Now what came of all this, you ask? Proof. Maybe this proof is not applicable to everyone, but it is proof enough for me. I spent months of my life invested in this game. I did not have fun, I did not grow in intelligence, I did not learn something new about the world. I did not gain a skill, I did not play socially with friends or family, I did not accrue any profits, and I most certainly did not gain an enriching artistic or narrative experience of any kind.
This is because Crossy Road was not designed for any of these purposes. I do not want to be cynical and say that it was made only to make money since I do not personally know the creators. That being said, from a gameplay perspective, it is obvious that this game was designed to be “addicting”. It was made to cater to that primal instinct to pursue progress, success, and fulfillment, but what Crossy Road ultimately provides is anything but that. It only gives you the illusion of progress, the illusion of success, the illusion of fulfillment.

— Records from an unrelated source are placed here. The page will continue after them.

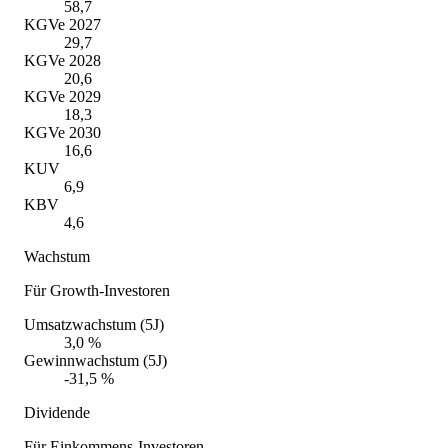
58,7
KGVe 2027
29,7
KGVe 2028
20,6
KGVe 2029
18,3
KGVe 2030
16,6
KUV
6,9
KBV
4,6
Wachstum
Für Growth-Investoren
Umsatzwachstum (5J)
3,0 %
Gewinnwachstum (5J)
-31,5 %
Dividende
Für Einkommens-Investoren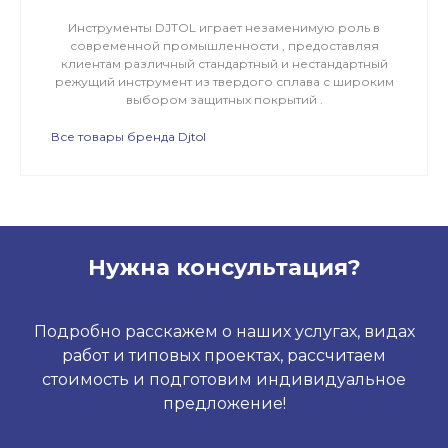
Инструменты DJTOL играет незаменимую роль в
современной промышленности , предоставляя
клиентам различный стандартный и нестандартный
режущий инструмент из твердого сплава с широким
выбором защитных покрытий .
Все товары бренда Djtol
Нужна консультация?
Подробно расскажем о наших услугах, видах
работ и типовых проектах, рассчитаем
стоимость и подготовим индивидуальное
предложение!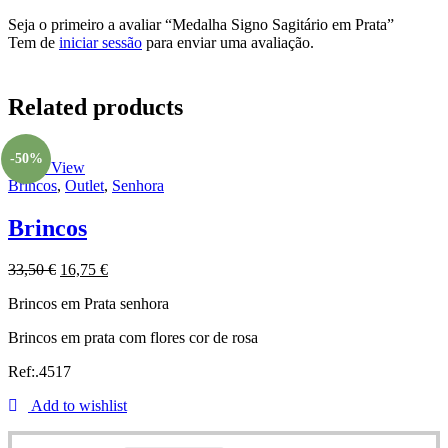
Seja o primeiro a avaliar “Medalha Signo Sagitário em Prata”
Tem de
iniciar sessão
para enviar uma avaliação.
Related products
-50%
Quick View
Brincos
,
Outlet
,
Senhora
Brincos
33,50
€
16,75
€
Brincos em Prata senhora
Brincos em prata com flores cor de rosa
Ref:.4517
Add to wishlist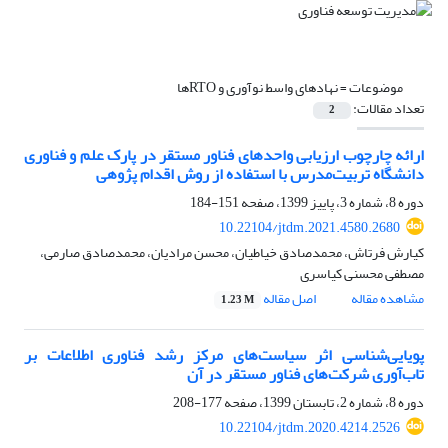
موضوعات =
نهادهای واسط نوآوری و RTOها
تعداد مقالات:
2
ارائه چارچوب ارزیابی واحد‌های فناور مستقر در پارک‌‌ علم و فناوری
دانشگاه تربیت‌مدرس با استفاده از روش اقدام پژوهی
دوره 8، شماره 3، پاییز 1399، صفحه
151-184
10.22104/jtdm.2021.4580.2680
کیارش فرتاش، محمدصادق خیاطیان، محسن مرادیان، محمدصادق صارمی،
مصطفی محسنی کیاسری
مشاهده مقاله
اصل مقاله
1.23 M
پویایی‌شناسی اثر سیاست‌های مرکز رشد فناوری اطلاعات بر
تاب‌آوری شرکت‌های فناور مستقر در آن
دوره 8، شماره 2، تابستان 1399، صفحه
177-208
10.22104/jtdm.2020.4214.2526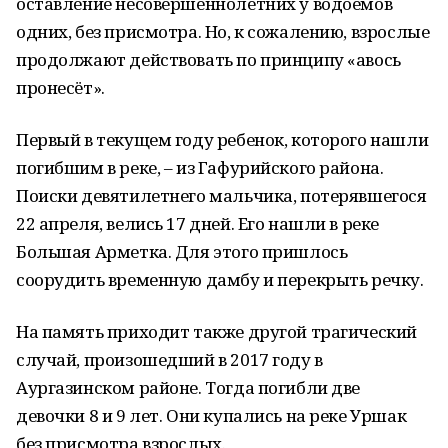
оставление несовершеннолетних у водоёмов
одних, без присмотра. Но, к сожалению, взрослые
продолжают действовать по принципу «авось
пронесёт».
Первый в текущем году ребенок, которого нашли
погибшим в реке, – из Гафурийского района.
Поиски девятилетнего мальчика, потерявшегося
22 апреля, велись 17 дней. Его нашли в реке
Большая Арметка. Для этого пришлось
соорудить временную дамбу и перекрыть речку.
На память приходит также другой трагический
случай, произошедший в 2017 году в
Аургазинском районе. Тогда погибли две
девочки 8 и 9 лет. Они купались на реке Уршак
без присмотра взрослых.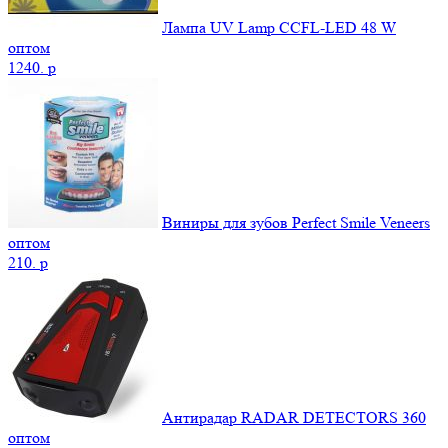
Лампа UV Lamp CCFL-LED 48 W
оптом
1240.
p
Виниры для зубов Perfect Smile Veneers
оптом
210.
p
Антирадар RADAR DETECTORS 360
оптом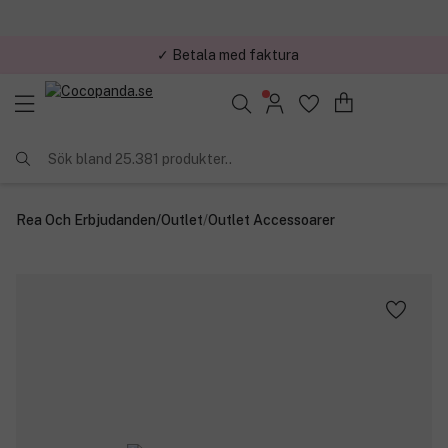
✓ Betala med faktura
✓ Trygg E-handel
Sök bland 25.381 produkter..
Rea Och Erbjudanden
/
Outlet
/
Outlet Accessoarer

You “progress” through an endless sea of cars and logs. You “succeed” in unlocking new characters. You gain a sense of “fulfillment” by completing mind-numbing, time consuming, idle tasks over and over again. This is not like the days of Super Mario Bros., a game where actual effort was required to overcome the expressive level design. A game made to be fun, engaging, memorable, and valuable. In short….
Crossy Road is a complete waste of time.
So why did I play it, and have I actually discovered anything that we did not already know? Well, no, but that’s just it. Why does anyone play games like this? Or rather, should we play games like this?
The reason I completed Crossy Road was to prove, at least to myself and maybe to some others, too, that games like this are truly dangerous to society. They disguise themselves as simple, mindless entertainment, but they can barely even fulfill that basic role. In reality, they are a form of idleness.
If you are playing Crossy Road, you are essentially doing nothing.
But my life has value. I do not want to waste it doing nothing. Then again, I am still alive and well. My soul is not completely gone, even after having spent countless hours doing nothing on my phone, tapping on a chicken. However, the time I wasted tapping on that chicken is something that I will never get back.
I would like people to think of this post not as a pretentious warning, but instead as a light push. I want to push people to put down their phones, stop tapping on chickens, and do something else. Almost anything would suffice. At least then you would not be doing nothing at all.